We begin with #2m+3n=4# and #-m+2n=5#. I prefer to solve these kinds of problems by elimination. We could also solve this by substitution or by graphing.
The way we set up elimination is like so:
#color(white)(.)2m+3n=4#
#-m+2n=5#
Now, the goal of elimination is to get rid of a variable. Right now, nothing would subtract or add to zero, so let's tinker with the problem. I'm going to multiply #-m+2n=5# by #2# so that I can add away the #m#s.

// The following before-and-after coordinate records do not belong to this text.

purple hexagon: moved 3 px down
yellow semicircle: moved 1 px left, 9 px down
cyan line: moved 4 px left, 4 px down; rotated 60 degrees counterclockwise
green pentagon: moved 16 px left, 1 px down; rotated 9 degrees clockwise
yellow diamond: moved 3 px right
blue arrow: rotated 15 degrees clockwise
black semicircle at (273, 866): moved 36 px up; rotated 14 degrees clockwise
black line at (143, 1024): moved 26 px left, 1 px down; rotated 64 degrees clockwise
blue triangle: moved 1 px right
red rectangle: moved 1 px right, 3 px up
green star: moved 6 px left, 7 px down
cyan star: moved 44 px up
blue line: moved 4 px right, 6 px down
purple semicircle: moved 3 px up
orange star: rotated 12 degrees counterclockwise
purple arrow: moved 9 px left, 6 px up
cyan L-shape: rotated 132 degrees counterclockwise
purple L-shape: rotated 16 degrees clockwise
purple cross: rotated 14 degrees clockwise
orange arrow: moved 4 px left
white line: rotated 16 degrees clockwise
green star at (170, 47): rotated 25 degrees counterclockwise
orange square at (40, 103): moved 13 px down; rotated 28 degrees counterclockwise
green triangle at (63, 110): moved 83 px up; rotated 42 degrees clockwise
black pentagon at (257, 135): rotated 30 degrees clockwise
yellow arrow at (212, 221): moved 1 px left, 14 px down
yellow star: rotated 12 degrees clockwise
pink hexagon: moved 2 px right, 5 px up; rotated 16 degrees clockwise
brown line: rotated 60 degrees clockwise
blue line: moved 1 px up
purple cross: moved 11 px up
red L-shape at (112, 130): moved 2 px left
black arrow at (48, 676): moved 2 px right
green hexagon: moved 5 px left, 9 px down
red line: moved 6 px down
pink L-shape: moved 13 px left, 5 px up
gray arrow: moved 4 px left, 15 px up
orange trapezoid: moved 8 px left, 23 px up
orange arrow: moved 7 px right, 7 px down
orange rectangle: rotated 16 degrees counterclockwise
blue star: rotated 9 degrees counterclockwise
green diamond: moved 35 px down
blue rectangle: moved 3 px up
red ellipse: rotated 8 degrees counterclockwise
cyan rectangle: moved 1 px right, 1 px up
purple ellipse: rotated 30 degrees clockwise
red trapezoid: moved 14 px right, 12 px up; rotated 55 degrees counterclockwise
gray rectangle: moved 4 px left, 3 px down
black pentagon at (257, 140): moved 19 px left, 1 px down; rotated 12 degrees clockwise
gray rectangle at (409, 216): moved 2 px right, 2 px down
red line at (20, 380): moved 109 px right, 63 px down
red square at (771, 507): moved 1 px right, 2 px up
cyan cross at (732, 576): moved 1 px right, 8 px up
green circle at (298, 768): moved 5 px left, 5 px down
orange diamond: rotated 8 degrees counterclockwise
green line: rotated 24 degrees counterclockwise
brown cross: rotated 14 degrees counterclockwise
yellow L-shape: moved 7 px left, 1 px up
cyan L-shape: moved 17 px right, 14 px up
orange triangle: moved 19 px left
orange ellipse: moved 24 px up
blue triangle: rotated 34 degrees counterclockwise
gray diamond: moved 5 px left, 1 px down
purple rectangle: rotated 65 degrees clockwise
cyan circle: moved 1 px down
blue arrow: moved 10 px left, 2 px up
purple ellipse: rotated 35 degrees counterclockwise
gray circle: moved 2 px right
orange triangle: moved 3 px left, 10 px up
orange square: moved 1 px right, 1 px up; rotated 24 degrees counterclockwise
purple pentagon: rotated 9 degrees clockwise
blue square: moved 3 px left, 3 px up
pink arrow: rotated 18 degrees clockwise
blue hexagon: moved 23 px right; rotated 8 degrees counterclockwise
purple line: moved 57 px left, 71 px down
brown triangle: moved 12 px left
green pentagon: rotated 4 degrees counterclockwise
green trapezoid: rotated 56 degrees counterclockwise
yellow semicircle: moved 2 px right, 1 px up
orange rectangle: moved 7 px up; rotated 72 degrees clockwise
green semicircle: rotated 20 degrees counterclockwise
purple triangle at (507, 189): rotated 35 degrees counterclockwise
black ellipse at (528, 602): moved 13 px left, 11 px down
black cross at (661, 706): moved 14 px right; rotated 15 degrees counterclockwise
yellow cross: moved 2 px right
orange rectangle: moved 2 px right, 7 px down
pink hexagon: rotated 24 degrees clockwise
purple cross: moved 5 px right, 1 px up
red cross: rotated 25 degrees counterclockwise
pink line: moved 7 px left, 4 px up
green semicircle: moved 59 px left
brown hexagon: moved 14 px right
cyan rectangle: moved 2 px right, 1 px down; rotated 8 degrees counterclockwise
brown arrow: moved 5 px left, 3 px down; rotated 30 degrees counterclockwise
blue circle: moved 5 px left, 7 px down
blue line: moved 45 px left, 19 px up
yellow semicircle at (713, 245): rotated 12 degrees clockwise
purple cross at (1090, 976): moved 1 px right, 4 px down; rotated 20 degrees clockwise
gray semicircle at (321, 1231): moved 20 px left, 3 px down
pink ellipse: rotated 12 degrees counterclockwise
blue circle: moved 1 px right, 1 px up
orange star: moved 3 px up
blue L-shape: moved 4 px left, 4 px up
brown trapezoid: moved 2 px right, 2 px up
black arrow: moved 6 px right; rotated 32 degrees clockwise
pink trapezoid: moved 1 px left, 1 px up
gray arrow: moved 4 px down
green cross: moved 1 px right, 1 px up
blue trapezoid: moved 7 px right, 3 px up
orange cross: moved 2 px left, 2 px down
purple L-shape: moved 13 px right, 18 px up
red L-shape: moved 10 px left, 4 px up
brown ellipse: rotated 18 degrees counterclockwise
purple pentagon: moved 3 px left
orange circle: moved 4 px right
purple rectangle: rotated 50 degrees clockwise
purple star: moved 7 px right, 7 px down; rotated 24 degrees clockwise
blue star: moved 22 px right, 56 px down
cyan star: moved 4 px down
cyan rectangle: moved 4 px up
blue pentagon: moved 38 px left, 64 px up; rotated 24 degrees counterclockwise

I'll show you what I mean:
#color(white)(..............)2m+3n=4#
#+#
#color(white)(.....)2*(-m+2n=5)#
Which becomes
#color(white)(.....)2m+3n=4#
#+#
#color(white)(.)-2m+4n=10#
#-------#
#color(white)(........)0+7n=14#
Divide by #7# on both sides, and we have #n=2#
To find #m#, we just plug in #n=2# to one of the equations. I'm just going to use #-m+2n=5#. We have #-m+2(2)=5#, or #-m+4=5#, which we can simplify to #-m=1#. If we divide by #-1# on both sides, we have #m=-1#.
To double check our work, let's plug our values for #m# and #n# into the other equation, #2m+3n=4#. Once we plug in #m# and #n# for #-1# and #2#, respectively, we have #2(-1)+3(2)=4#. This becomes #-2+6#, which equals #4#. #4=4#, and we got it right! Nice job!